2012 Melbourne state by-election
| Party |  | Candidate | Votes | % | ±% |
|  | Greens | Cathy Oke | 10,197 | 36.52 | +4.60 |
|  | Labor | Jennifer Kanis | 9,321 | 33.38 | –2.29 |
|  | Sex Party | Fiona Patten | 1,832 | 6.56 | +3.67 |
|  | Independent | Stephen Mayne | 1,325 | 4.74 | +4.74 |
|  | Independent Liberal | David Nolte | 1,302 | 4.66 | +4.66 |
|  | Independent | Berhan Ahmed | 1,127 | 4.04 | +4.04 |
|  | Family First | Ashley Fenn | 841 | 3.01 | +3.01 |
|  | Democratic Labor | Michael Murphy | 521 | 1.87 | +1.87 |
|  | Christians | Maria Bengtsson | 342 | 1.22 | +1.22 |
|  | Independent | Joseph Toscano | 208 | 0.74 | +0.74 |
|  | Independent | Kate Borland | 207 | 0.74 | +0.74 |
|  | Independent | Adrian Whitehead | 169 | 0.61 | +0.61 |
|  | Independent Socialist Equality | Patrick O'Connor | 162 | 0.58 | +0.58 |
|  | Independent Democrat | David Collyer | 160 | 0.57 | +0.57 |
|  | Independent Secular | John Perkins | 162 | 0.58 | +0.58 |
|  | Independent | Gerrit Schorel-Hlavka | 66 | 0.24 | +0.24 |
| Total formal votes |  |  | 27,925 | 90.66 | –5.65 |
| Informal votes |  |  | 2,878 | 9.34 | +5.65 |
| Turnout |  |  | 30,803 | 68.62 | –18.31 |
Two-candidate-preferred result
|  | Labor | Jennifer Kanis | 14,384 | 51.51 | –4.66 |
|  | Greens | Cathy Oke | 13,541 | 48.49 | +4.66 |
|  | Labor hold |  | Swing | –4.66 |  |

Almost two-thirds of preferences went to Labor over the Greens.

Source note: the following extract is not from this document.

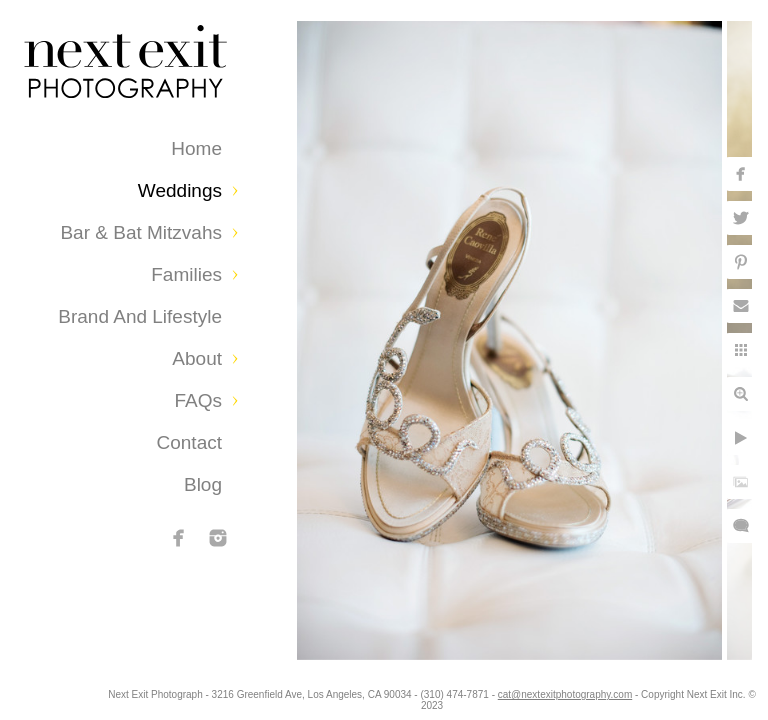 The height and width of the screenshot is (720, 768). I want to click on Families, so click(186, 274).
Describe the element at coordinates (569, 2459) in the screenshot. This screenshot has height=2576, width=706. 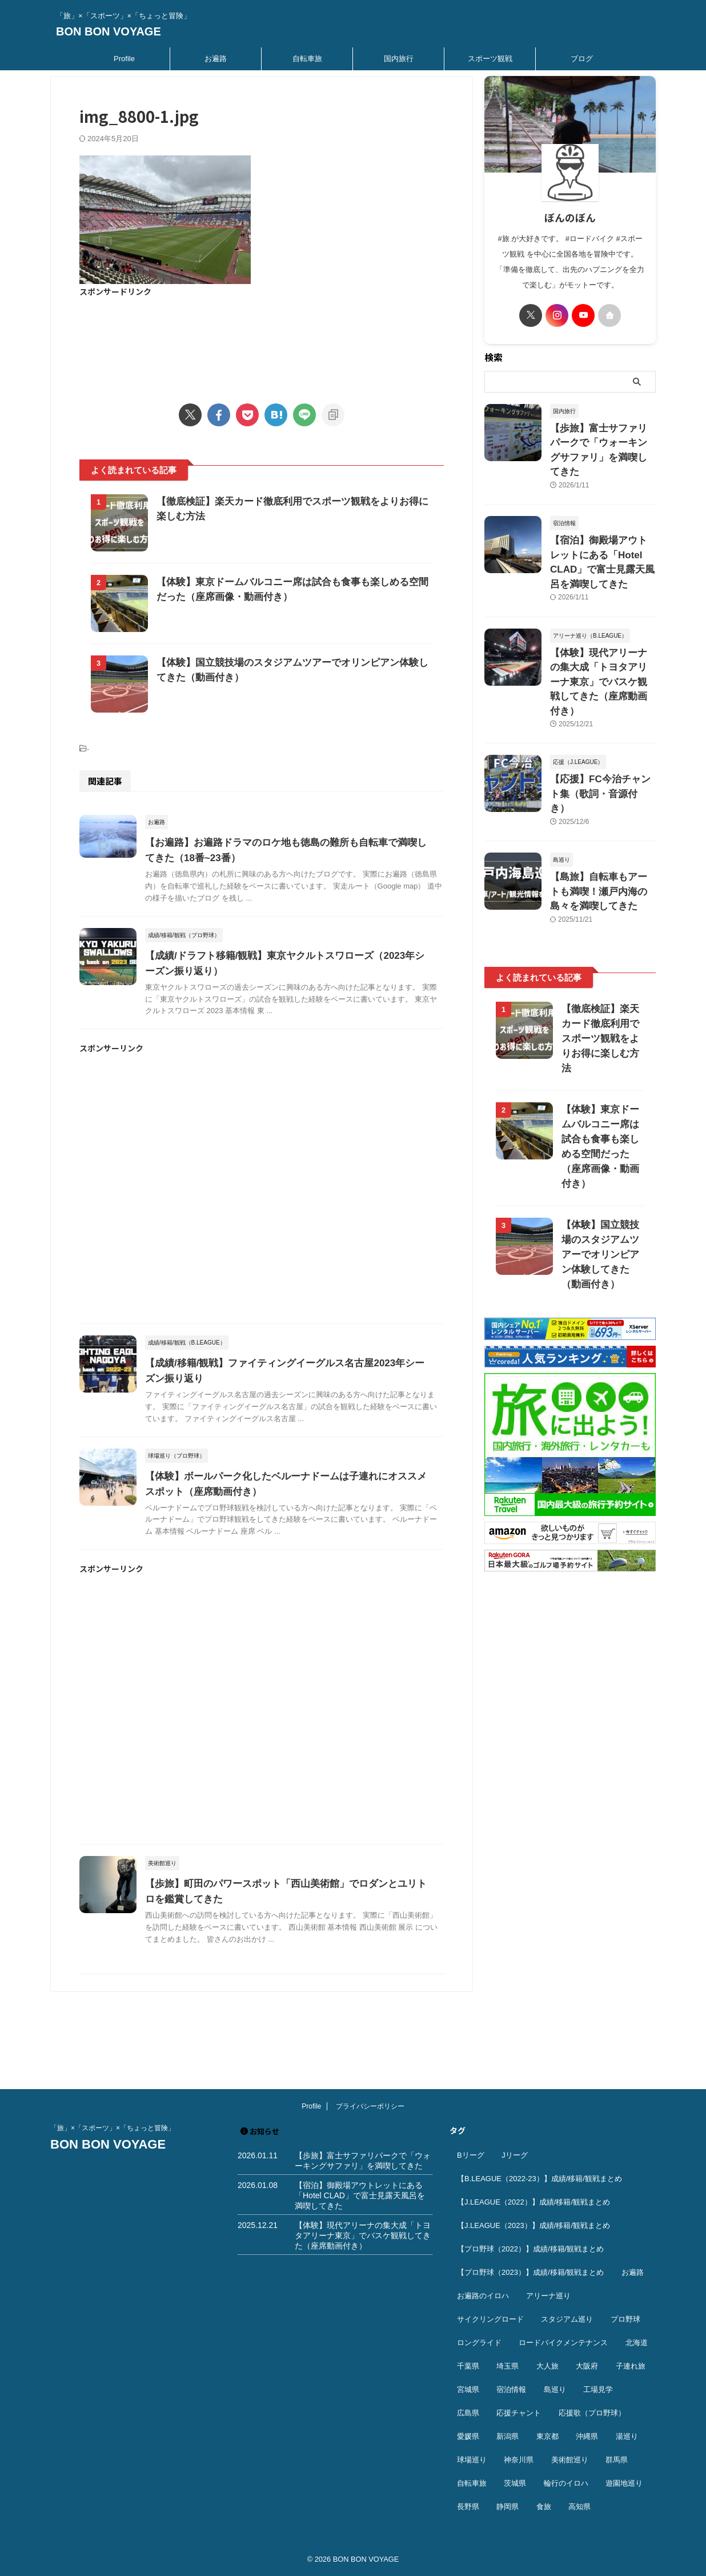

The two-candidate vote remained level during the polling booth count, however the postal vote count favoured Labor and put the result beyond doubt. The Greens conceded defeat on 24 July. The Victorian Electoral Commission (VEC) officially declared that Labor had retained the seat on 25 July. Results were final as of 31 July.